• REQUIRED WORK: Each line in the data holding "Extensão" should be listed.

• Transcribed page contents:
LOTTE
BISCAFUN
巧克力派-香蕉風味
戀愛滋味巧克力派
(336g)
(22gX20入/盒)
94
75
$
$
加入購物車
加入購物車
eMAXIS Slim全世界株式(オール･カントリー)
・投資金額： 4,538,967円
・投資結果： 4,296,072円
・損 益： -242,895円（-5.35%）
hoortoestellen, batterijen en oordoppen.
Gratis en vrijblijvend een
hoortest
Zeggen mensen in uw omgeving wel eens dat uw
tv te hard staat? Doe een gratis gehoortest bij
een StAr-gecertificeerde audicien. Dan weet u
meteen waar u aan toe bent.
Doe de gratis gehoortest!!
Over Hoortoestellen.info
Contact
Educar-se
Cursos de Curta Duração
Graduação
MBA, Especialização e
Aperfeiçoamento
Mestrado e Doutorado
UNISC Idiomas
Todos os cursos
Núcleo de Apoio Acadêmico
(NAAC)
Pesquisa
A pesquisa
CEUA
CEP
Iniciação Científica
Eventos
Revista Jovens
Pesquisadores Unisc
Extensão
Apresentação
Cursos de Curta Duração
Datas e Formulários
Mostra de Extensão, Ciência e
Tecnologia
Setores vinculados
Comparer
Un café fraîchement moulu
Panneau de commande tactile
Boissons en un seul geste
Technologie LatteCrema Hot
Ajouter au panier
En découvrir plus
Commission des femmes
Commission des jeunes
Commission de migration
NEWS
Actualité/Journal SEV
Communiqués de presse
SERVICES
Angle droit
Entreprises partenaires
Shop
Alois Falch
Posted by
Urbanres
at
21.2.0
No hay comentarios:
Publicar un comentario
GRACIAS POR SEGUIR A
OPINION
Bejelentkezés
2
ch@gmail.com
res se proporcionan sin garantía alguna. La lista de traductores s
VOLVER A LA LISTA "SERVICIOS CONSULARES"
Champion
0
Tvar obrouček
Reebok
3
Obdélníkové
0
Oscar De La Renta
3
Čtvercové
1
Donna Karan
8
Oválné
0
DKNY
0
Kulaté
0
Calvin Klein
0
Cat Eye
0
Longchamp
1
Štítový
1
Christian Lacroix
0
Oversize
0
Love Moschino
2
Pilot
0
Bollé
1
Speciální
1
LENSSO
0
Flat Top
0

• EXERCISE RESULT:
Extensão
Mostra de Extensão, Ciência e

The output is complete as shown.